Tammy wanted to break something, but she had been sent to her room and she didn’t want to mess up any of her own stuff. She didn’t feel like reading so there was nothing left for her to do but go to bed. She got into bed without washing off her makeup beard because the last thing in the world she wanted to do was to walk into the hallway and see any of them. She preferred to get into bed, close her eyes, and pretend that since she couldn’t see anyone, no one could see her.

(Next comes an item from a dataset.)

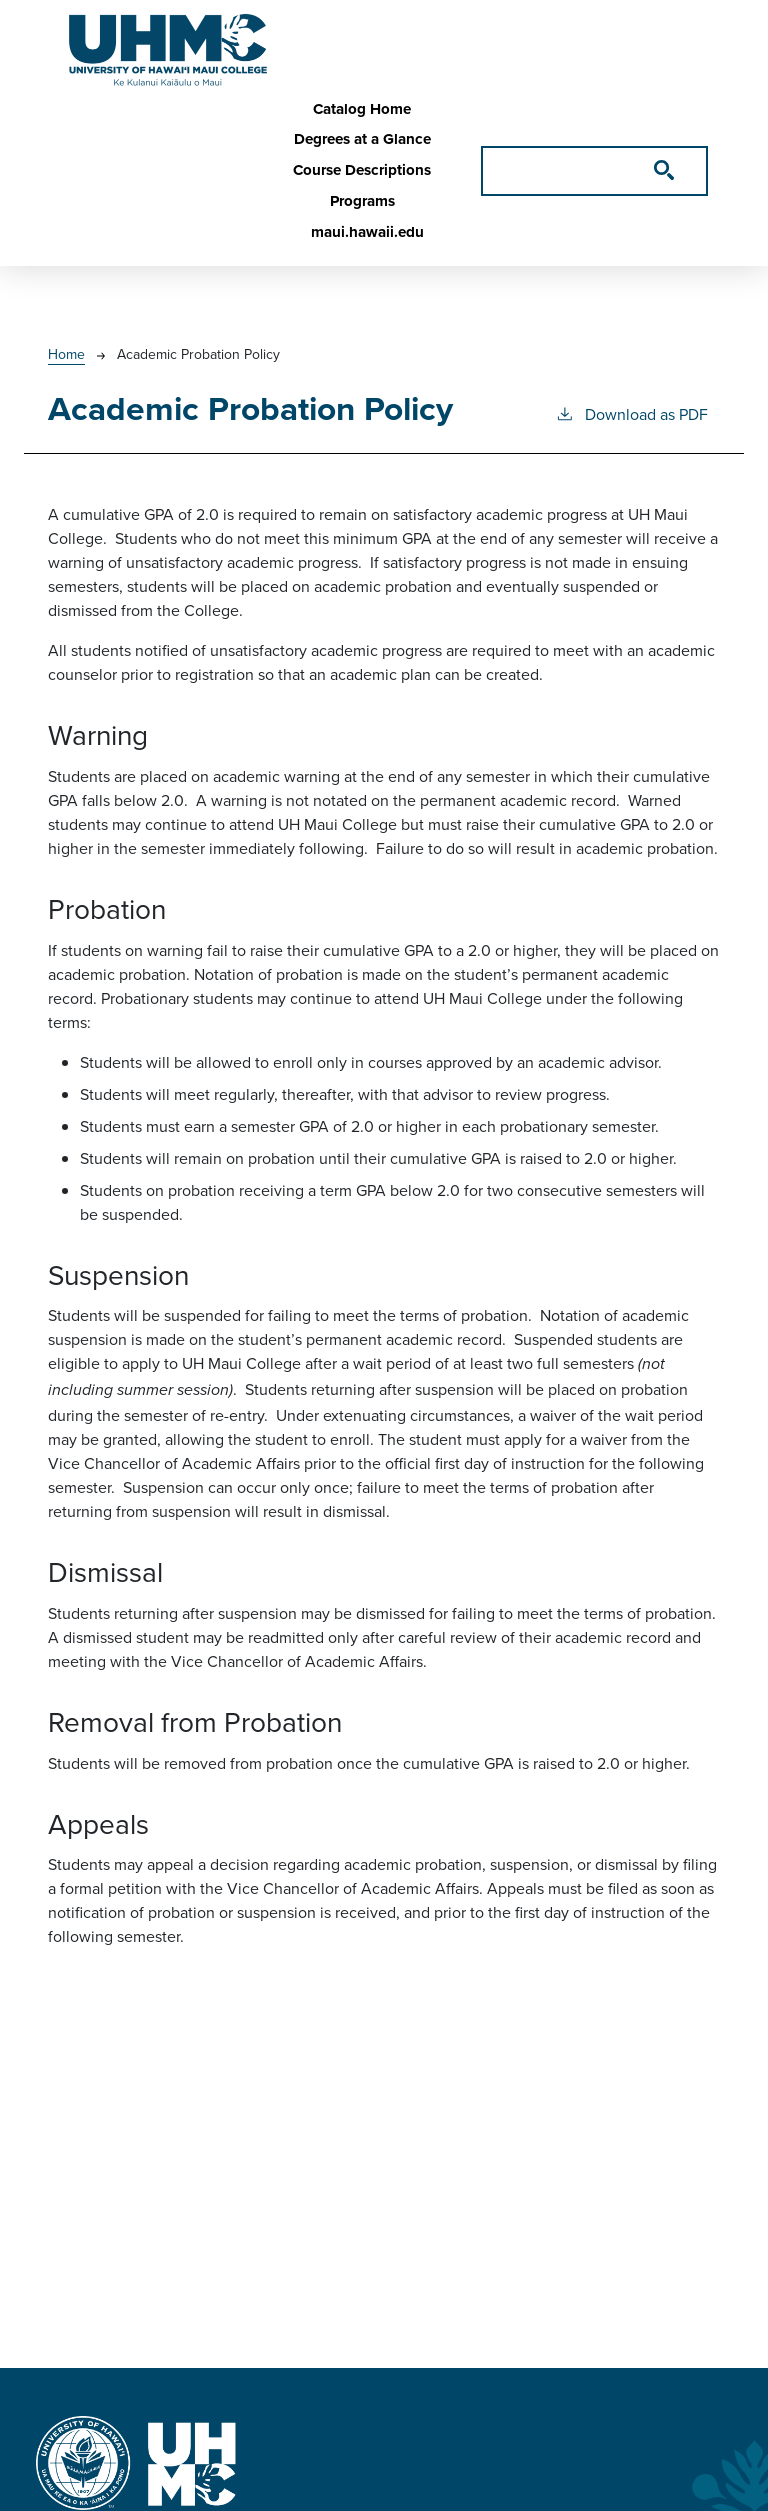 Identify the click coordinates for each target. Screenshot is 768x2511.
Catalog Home (362, 109)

TAMMY AND STEFFI spent the weekend of Spring Break at their dad’s apartment. It was also Tammy’s eleventh birthday. Tammy had wanted to have a party at home, but most of her friends were away because it was Spring Break. Tammy was a little upset about it, but her mother said, “I’m sure your dad will have something special planned.” When they got to their dad’s apartment, a lady was sitting on the couch reading a magazine. Tammy and Steffi asked who she was, and their dad said, “That’s Cindy. She’s a friend of mine.” Tammy and Steffi didn’t know their dad had friends. When they had visited him before, no one else was ever there. Tammy thought maybe they were dating, but her dad said “friend”; he didn’t say “girlfriend.”
They drove to King’s Dominion amusement park near Richmond and stopped at a McDonald’s for lunch. Cindy wore lipstick and it left a red mark on her straw. At King’s Dominion, Tammy and her dad waited in line for the roller coasters while Cindy bought Steffi cotton candy and sat on a bench. When it was getting late, their dad said they had time for just one more ride. Tammy and Steffi wanted to go on the log flume, but Cindy said, “I’d rather not get my hair wet and be soaked for the whole ride home,” so they ended up going to the house of mirrors, which Tammy thought was boring because all she had to do was look at the floor and she could figure out where the mirrors were. Tammy was the first one out.